Data shown>
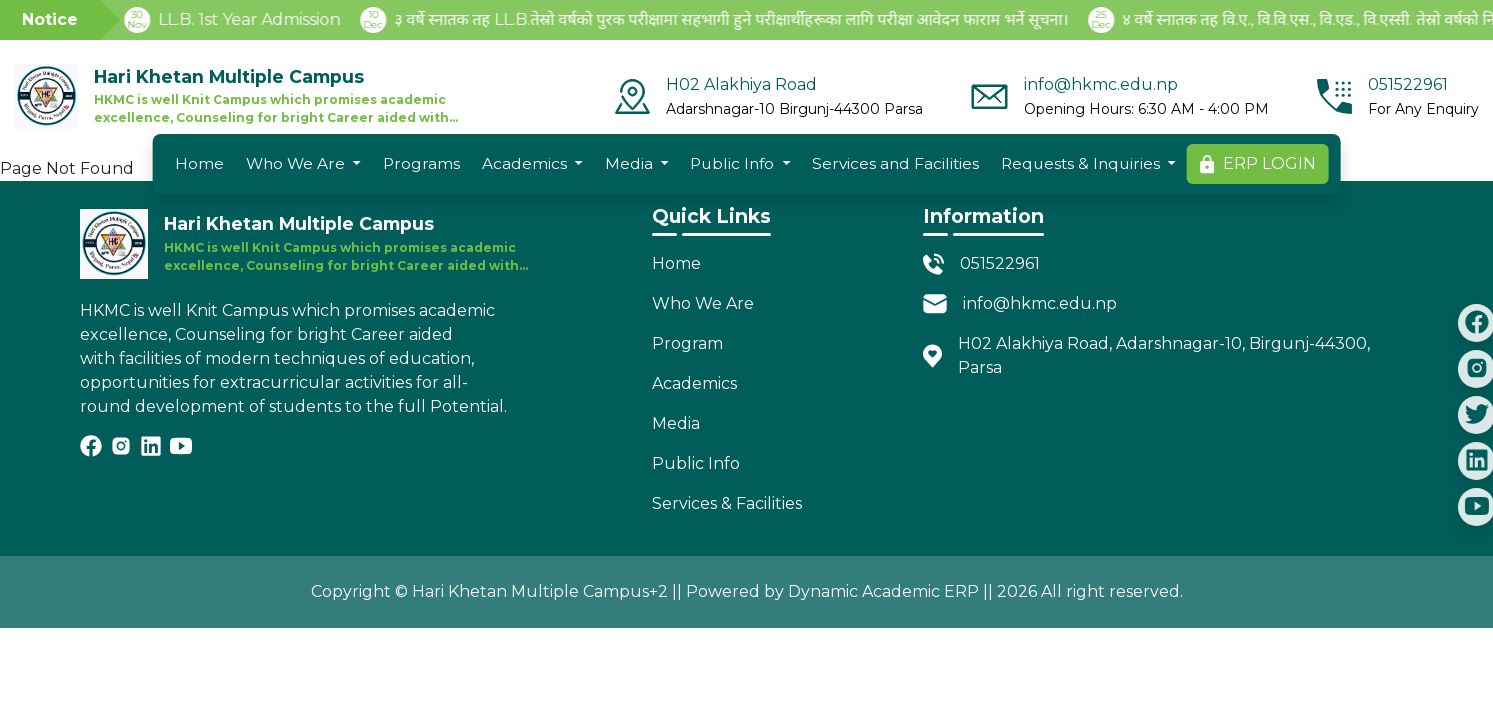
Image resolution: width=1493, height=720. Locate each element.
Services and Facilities (895, 163)
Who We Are (295, 163)
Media (629, 163)
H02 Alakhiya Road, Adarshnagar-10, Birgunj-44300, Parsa (1164, 355)
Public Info (732, 163)
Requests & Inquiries (1080, 163)
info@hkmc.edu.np (1040, 303)
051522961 (1000, 263)
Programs (421, 163)
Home (199, 163)
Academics (524, 163)
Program (687, 343)
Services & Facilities (727, 503)
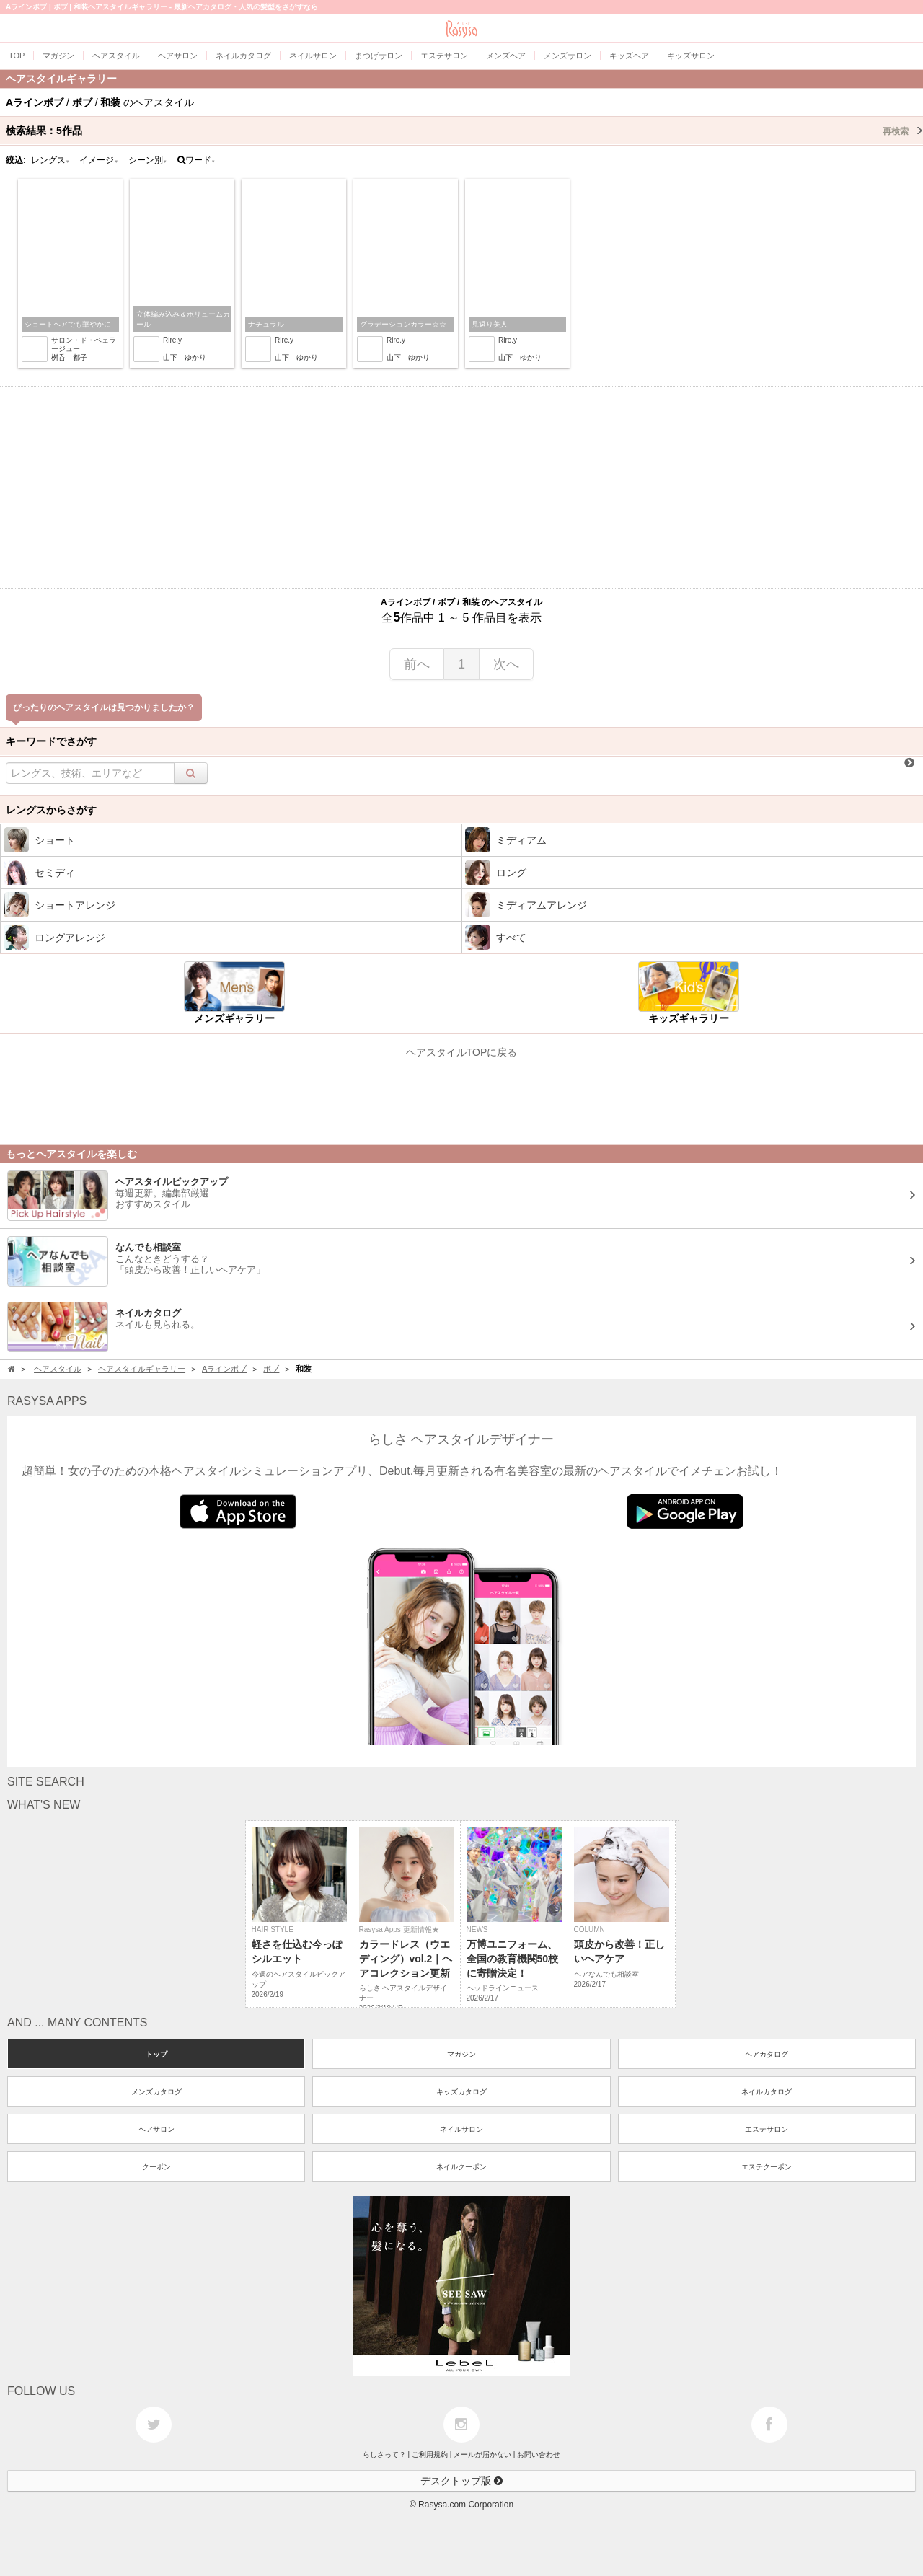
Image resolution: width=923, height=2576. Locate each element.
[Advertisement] (461, 487)
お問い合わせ (538, 2454)
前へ (417, 664)
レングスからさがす (51, 810)
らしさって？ (384, 2454)
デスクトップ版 (461, 2481)
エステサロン (766, 2129)
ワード (196, 160)
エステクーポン (766, 2167)
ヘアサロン (156, 2129)
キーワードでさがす (51, 741)
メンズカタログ (156, 2092)
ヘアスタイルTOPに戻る (462, 1052)
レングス (50, 160)
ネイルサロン (461, 2129)
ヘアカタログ (766, 2054)
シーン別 (147, 160)
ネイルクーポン (461, 2167)
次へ (506, 664)
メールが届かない (482, 2454)
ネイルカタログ (766, 2092)
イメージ (98, 160)
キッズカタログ (461, 2092)
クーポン (156, 2167)
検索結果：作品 (464, 130)
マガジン (461, 2054)
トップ (156, 2054)
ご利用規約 (430, 2454)
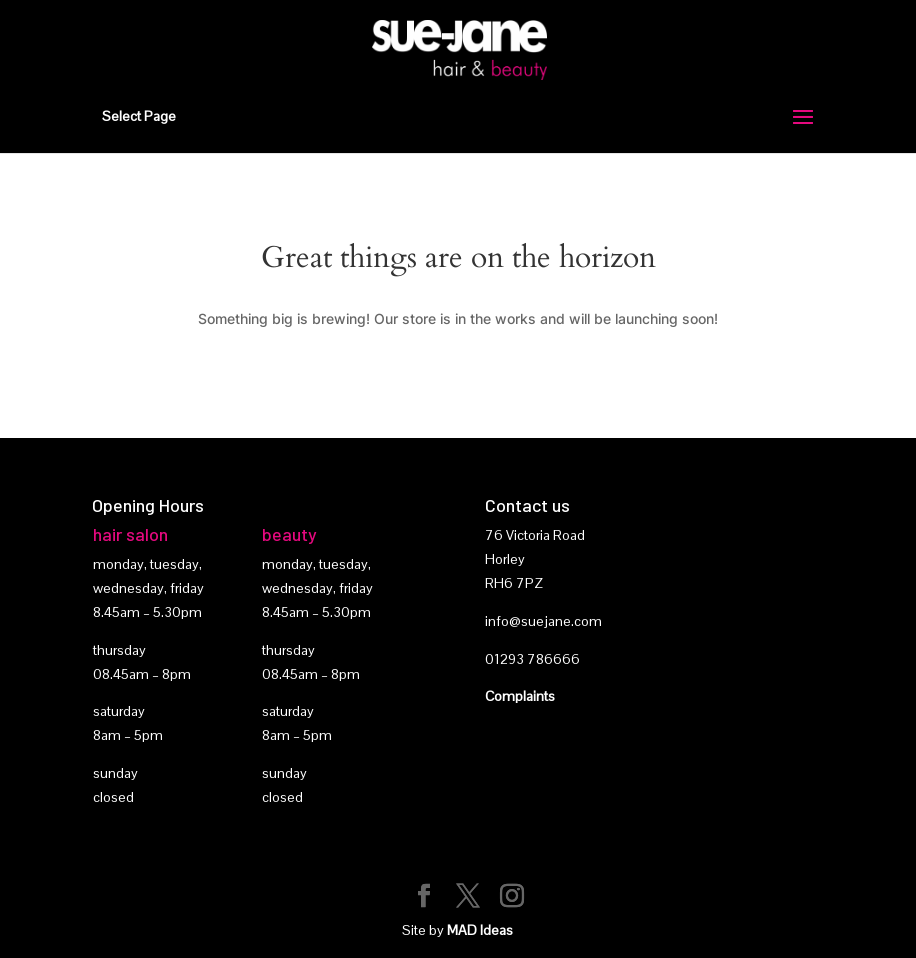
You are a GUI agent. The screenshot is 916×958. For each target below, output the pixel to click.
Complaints (520, 696)
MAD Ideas (480, 930)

Problem statement> Images are to be omitted; everything else in the records is to be transcribed exactly.

Solution for this exercise>
Image resolution: width=1493, height=720. Locate each element.
Services and Facilities (895, 163)
Who We Are (295, 163)
Media (629, 163)
H02 Alakhiya Road, Adarshnagar-10, Birgunj-44300, Parsa (1164, 355)
Public Info (732, 163)
Requests & Inquiries (1080, 163)
info@hkmc.edu.np (1040, 303)
051522961 (1000, 263)
Programs (421, 163)
Home (199, 163)
Academics (524, 163)
Program (687, 343)
Services & Facilities (727, 503)
Image resolution: width=923, height=2576. Locate each element.
[Advertisement] (461, 487)
お問い合わせ (538, 2454)
前へ (417, 664)
レングスからさがす (51, 810)
らしさって？ (384, 2454)
デスクトップ版 (461, 2481)
エステサロン (766, 2129)
ワード (196, 160)
エステクーポン (766, 2167)
ヘアサロン (156, 2129)
キーワードでさがす (51, 741)
メンズカタログ (156, 2092)
ヘアスタイルTOPに戻る (462, 1052)
レングス (50, 160)
ネイルサロン (461, 2129)
ヘアカタログ (766, 2054)
シーン別 (147, 160)
ネイルクーポン (461, 2167)
次へ (506, 664)
メールが届かない (482, 2454)
ネイルカタログ (766, 2092)
イメージ (98, 160)
キッズカタログ (461, 2092)
クーポン (156, 2167)
検索結果：作品 (464, 130)
マガジン (461, 2054)
トップ (156, 2054)
ご利用規約 (430, 2454)
You are a GUI agent. The screenshot is 916×958. For each target below, output the pixel to click.
Complaints (520, 696)
MAD Ideas (480, 930)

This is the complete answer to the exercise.